Page-level text extractions:
***
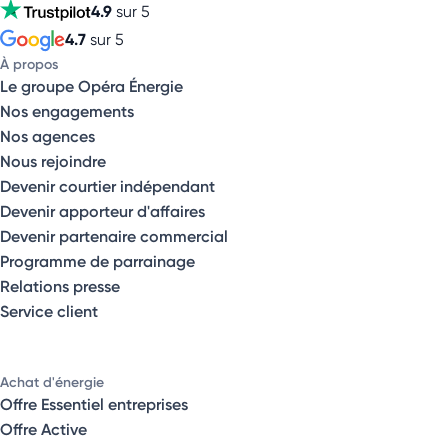
4.9
sur 5
4.7
sur 5
À propos
Le groupe Opéra Énergie
Nos engagements
Nos agences
Nous rejoindre
Devenir courtier indépendant
Devenir apporteur d'affaires
Devenir partenaire commercial
Programme de parrainage
Relations presse
Service client
Achat d'énergie
Offre Essentiel entreprises
Offre Active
***
■ **Goal of the exercise**
Exclude the images and copy every record above exactly.

■ **Result**
4.9
sur 5
4.7
sur 5
À propos
Le groupe Opéra Énergie
Nos engagements
Nos agences
Nous rejoindre
Devenir courtier indépendant
Devenir apporteur d'affaires
Devenir partenaire commercial
Programme de parrainage
Relations presse
Service client
Achat d'énergie
Offre Essentiel entreprises
Offre Active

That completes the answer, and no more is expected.